I remember watching, on a flight back from Greece in 1993, the poor remake of Born Yesterday (starring Melanie Griffith, John Goodman and Don Johnson).  Ahead of this month’s BFI screening of the original film, I couldn’t remember if I’d already seen this too.  What made me suspect I had was nagging apprehension at the prospect of Judy Holliday’s famous performance as Billie Dawn.  Billie, the brassy girlfriend of a bullying business tycoon, comes to realise, under the tutorship of a Washington journalist, that she’s not as dumb as everyone – herself included – thought, and that the tycoon is even more despicable than she realised.  I knew that Holliday’s Billie was vocally extraordinary and had a feeling that her voice had got on my nerves.  She’d also played Billie during the long Broadway run of Born Yesterday (it opened in February 1946 and closed in November 1948).  Wasn’t Holliday’s recreation of Billie on screen a prime example of a performance that had been thoroughly worked out on stage – an act of reheating rather than a piece of creative acting?   Born Yesterday was showing at BFI in their ‘Member Picks’ slot.  I wasn’t encouraged either by the fairly baffling quote at the start of the programme note from BFI member Matthew Motyka (the picker, I suppose):  ‘Judy Holliday’s exceptional performance as Billie says so much about the contradictory messages of what it was to be a woman in Cold War America’.  The real pleasure of George Cukor’s film was in discovering that I needn’t have worried about any of these things (and I couldn’t have seen it before).  Judy Holliday is a delight.

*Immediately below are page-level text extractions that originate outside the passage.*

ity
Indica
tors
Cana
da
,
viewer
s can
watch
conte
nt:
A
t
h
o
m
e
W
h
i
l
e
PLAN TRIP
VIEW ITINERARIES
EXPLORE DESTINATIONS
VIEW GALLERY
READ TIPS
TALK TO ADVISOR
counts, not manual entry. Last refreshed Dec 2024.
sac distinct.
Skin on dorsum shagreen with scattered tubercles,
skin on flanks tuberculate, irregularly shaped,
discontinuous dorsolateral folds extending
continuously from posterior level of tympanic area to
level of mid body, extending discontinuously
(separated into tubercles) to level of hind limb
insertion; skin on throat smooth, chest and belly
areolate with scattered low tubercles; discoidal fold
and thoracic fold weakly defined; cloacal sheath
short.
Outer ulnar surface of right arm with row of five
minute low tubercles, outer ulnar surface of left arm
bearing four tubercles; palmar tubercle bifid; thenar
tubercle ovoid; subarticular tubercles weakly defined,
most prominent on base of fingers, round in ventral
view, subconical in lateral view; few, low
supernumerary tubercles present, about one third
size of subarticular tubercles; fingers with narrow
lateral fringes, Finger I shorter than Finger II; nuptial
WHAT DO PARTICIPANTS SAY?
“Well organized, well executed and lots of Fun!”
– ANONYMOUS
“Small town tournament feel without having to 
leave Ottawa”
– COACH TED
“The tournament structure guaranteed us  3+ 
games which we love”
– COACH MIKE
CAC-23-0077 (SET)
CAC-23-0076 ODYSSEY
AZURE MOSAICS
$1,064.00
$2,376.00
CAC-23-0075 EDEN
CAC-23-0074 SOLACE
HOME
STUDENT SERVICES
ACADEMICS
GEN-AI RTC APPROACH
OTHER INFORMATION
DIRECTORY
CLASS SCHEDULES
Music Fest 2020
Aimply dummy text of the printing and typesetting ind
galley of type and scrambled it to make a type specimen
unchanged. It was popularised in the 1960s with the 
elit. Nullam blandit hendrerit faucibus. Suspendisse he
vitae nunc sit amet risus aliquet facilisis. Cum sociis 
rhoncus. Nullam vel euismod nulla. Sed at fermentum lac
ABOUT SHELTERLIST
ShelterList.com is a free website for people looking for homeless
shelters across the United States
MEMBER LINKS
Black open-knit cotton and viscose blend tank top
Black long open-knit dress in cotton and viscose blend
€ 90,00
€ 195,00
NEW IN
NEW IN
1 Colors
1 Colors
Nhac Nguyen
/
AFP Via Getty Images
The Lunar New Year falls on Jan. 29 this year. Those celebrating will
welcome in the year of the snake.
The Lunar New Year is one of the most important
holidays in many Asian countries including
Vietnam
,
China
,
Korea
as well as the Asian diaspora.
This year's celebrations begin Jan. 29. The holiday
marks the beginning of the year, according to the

Harry Brock (Broderick Crawford), who began as a rag-and-bone man and graduated to scrap metal, arrives in Washington to make his latest dodgy business deals.  His entourage includes his cynical lawyer Jim Devery (Howard St John), a seedy factotum Eddie (Frank Otto) and the ex-showgirl Billie Dawn.  We immediately get what Harry’s like, as he bawls at the obsequious manager (Grandon Rhodes) about being given a suite rather than a whole wing of the hotel.  It’s a few minutes, however, before Billie Dawn opens her mouth at all.  When she does so, what first comes out is a high-decibel, screeching ‘Whaaaat?!’  It gets a laugh, of course, but this comical noise is also a good indicator of the intelligence of Judy Holliday’s approach (confirmed when the ‘Whaaaat?!’ is delivered a second time).  It comes across as an expression of Billie’s frustration with Harry’s bellowing – as a desperate, futile attempt to get her own back.  The combination of theatrical verve and sympathetic characterisation in her opening screech is what makes Judy Holliday’s playing of Billie successful and affecting throughout.  Her game of gin rummy with Harry is a deservedly celebrated sequence; the babyish Bronx accent and sashaying walk are remarkable technical feats.  But the voice and movement belong to a woman whom Holliday, while being very funny, also suggests is stubborn, bewildered and vulnerable.  (She stops short of implying this has anything to do with the Cold War.)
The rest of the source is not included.